EXERCISE INSTRUCTIONS ▸ Find the word "area" in the data, then copy each line where it is found.

--- DATA EXTRACTS Enclosed Below ---

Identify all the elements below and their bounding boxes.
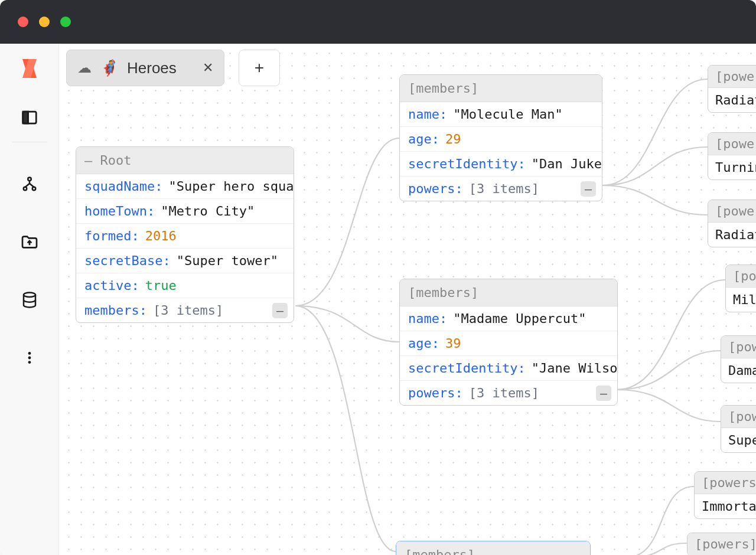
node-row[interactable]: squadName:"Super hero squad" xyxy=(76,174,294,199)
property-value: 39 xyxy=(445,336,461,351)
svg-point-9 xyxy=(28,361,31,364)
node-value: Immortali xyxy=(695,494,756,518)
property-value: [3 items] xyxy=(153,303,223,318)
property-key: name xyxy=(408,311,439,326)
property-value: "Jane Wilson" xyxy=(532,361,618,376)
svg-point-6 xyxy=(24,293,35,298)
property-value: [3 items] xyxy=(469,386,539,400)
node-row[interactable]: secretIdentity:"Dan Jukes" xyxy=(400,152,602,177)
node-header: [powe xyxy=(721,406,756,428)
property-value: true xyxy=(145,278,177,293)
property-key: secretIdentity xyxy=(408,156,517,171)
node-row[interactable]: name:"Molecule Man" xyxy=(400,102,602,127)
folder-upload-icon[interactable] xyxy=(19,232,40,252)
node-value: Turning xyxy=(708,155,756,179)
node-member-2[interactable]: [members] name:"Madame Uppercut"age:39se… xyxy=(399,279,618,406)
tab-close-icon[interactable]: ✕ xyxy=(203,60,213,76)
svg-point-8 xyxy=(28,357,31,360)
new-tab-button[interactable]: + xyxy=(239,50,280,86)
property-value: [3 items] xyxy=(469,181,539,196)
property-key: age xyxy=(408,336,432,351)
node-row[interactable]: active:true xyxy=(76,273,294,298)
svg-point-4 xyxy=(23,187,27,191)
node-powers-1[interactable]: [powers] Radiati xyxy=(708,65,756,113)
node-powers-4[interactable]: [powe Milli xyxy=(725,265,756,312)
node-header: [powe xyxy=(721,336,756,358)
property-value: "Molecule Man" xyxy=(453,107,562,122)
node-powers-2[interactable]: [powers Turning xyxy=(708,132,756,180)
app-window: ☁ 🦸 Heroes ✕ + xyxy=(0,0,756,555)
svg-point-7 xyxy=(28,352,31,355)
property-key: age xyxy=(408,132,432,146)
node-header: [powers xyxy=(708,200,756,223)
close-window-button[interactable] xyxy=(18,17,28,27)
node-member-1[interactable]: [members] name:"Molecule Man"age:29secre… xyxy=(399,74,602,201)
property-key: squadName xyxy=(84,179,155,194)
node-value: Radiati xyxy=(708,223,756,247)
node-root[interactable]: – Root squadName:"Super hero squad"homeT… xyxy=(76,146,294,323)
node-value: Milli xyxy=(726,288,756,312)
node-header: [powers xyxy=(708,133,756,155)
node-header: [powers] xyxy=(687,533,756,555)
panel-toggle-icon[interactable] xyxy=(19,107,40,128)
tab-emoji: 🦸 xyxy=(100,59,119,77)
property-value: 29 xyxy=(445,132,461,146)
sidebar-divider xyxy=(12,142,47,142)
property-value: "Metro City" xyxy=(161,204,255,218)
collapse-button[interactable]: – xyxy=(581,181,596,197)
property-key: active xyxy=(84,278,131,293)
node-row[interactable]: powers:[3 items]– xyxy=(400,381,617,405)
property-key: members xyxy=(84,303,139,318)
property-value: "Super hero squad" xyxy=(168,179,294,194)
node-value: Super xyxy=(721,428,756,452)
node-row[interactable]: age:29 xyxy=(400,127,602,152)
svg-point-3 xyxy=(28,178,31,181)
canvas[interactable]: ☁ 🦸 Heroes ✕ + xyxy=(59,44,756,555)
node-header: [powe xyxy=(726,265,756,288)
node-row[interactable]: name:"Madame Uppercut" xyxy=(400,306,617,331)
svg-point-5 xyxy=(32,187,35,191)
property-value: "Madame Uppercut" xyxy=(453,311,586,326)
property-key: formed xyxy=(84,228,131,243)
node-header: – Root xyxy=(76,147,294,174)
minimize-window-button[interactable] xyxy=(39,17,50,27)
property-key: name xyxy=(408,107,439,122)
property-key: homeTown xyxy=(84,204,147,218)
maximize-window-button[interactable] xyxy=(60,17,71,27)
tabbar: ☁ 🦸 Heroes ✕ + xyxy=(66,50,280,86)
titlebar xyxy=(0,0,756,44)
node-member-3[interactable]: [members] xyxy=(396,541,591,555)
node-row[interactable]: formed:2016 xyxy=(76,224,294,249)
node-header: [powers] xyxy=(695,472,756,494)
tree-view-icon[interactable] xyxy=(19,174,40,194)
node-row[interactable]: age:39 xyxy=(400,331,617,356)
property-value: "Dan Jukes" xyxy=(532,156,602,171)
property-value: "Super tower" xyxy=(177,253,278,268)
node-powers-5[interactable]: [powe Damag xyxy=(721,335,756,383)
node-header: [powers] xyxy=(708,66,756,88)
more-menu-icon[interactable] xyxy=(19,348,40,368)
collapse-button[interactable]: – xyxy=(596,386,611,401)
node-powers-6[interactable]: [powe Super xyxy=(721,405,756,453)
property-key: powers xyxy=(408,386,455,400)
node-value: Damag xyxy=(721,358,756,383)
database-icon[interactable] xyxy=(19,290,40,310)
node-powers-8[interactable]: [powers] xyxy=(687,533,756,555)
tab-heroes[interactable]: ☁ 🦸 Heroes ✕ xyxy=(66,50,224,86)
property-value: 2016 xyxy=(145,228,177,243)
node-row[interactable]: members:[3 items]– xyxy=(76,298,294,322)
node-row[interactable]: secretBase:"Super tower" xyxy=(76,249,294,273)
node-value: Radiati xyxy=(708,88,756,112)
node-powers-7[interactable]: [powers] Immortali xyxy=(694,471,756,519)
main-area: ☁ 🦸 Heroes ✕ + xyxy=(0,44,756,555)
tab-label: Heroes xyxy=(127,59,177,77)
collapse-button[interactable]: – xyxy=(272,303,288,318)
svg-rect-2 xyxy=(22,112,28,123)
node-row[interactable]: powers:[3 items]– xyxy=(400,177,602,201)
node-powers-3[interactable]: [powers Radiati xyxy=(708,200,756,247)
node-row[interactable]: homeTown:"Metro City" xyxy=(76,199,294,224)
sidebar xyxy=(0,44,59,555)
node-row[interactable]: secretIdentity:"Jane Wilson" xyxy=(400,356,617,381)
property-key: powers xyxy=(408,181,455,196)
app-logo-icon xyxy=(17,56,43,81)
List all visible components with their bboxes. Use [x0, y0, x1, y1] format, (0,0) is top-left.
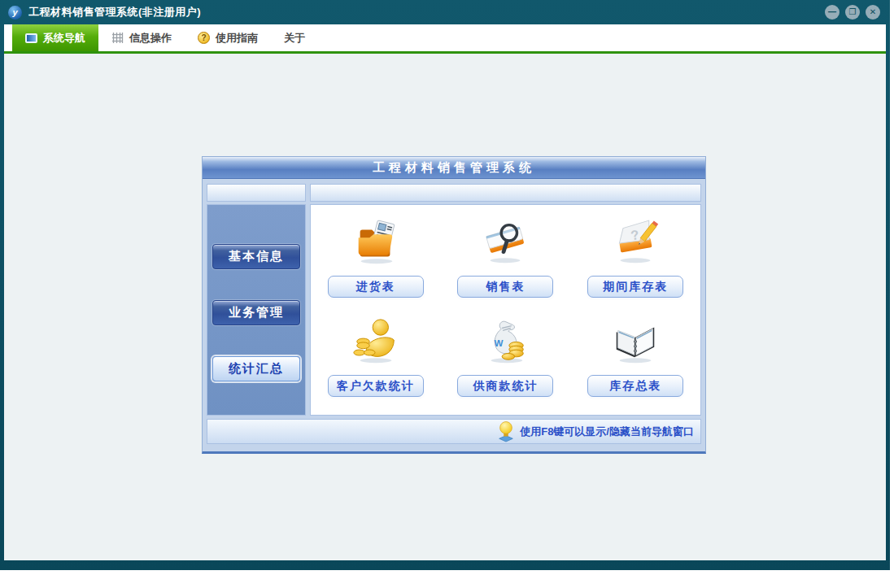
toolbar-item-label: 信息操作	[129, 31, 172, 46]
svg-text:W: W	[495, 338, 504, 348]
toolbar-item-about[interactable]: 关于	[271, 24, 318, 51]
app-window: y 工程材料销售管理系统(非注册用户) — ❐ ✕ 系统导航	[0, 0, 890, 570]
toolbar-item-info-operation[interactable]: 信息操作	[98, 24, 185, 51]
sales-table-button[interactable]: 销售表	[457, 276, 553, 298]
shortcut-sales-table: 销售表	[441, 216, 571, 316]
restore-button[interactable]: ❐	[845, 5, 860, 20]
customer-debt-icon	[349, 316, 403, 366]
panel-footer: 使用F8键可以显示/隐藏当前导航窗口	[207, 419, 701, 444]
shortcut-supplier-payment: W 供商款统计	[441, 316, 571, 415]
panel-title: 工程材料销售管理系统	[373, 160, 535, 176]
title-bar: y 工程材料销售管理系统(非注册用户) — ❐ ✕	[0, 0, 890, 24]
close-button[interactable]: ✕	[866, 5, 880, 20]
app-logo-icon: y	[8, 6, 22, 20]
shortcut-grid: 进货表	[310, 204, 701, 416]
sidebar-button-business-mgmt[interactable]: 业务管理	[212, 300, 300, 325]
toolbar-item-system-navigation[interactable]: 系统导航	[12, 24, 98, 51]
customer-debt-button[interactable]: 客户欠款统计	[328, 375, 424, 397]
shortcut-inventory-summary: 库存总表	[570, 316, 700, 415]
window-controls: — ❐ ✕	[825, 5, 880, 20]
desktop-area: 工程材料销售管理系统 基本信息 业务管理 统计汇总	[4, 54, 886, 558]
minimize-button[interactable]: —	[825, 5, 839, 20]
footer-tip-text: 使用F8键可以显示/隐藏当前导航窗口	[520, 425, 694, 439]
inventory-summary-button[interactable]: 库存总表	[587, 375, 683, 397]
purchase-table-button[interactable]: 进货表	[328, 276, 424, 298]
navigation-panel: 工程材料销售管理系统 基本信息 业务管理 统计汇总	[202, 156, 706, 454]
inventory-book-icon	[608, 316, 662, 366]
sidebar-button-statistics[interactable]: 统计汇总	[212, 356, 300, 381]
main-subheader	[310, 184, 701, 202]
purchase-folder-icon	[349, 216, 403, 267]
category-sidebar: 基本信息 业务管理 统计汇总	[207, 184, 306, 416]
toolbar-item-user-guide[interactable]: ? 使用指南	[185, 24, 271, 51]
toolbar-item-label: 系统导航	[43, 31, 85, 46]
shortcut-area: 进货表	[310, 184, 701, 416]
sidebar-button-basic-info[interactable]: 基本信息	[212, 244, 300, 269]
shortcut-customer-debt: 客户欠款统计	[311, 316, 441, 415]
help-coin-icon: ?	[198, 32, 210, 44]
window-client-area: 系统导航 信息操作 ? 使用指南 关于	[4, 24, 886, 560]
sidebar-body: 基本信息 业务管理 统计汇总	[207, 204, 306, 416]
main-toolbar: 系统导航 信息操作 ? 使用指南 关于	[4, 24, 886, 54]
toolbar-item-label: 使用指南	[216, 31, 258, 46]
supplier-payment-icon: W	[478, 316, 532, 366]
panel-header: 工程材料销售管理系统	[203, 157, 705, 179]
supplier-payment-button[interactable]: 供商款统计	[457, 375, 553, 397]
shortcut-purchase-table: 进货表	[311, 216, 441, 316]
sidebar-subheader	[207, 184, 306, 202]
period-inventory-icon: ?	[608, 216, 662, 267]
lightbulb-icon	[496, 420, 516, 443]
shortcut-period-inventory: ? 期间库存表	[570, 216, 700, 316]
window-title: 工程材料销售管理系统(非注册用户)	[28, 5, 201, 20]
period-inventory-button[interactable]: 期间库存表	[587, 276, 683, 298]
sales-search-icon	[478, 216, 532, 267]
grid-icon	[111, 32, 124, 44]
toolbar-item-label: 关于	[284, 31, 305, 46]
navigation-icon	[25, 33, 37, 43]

--- End of Enclosed DATA EXTRACTS ---

ANSWER SPACE ▸
main-area: ☁ 🦸 Heroes ✕ + xyxy=(0,44,756,555)
desktop-area: 工程材料销售管理系统 基本信息 业务管理 统计汇总	[4, 54, 886, 558]
shortcut-area: 进货表	[310, 184, 701, 416]
window-client-area: 系统导航 信息操作 ? 使用指南 关于	[4, 24, 886, 560]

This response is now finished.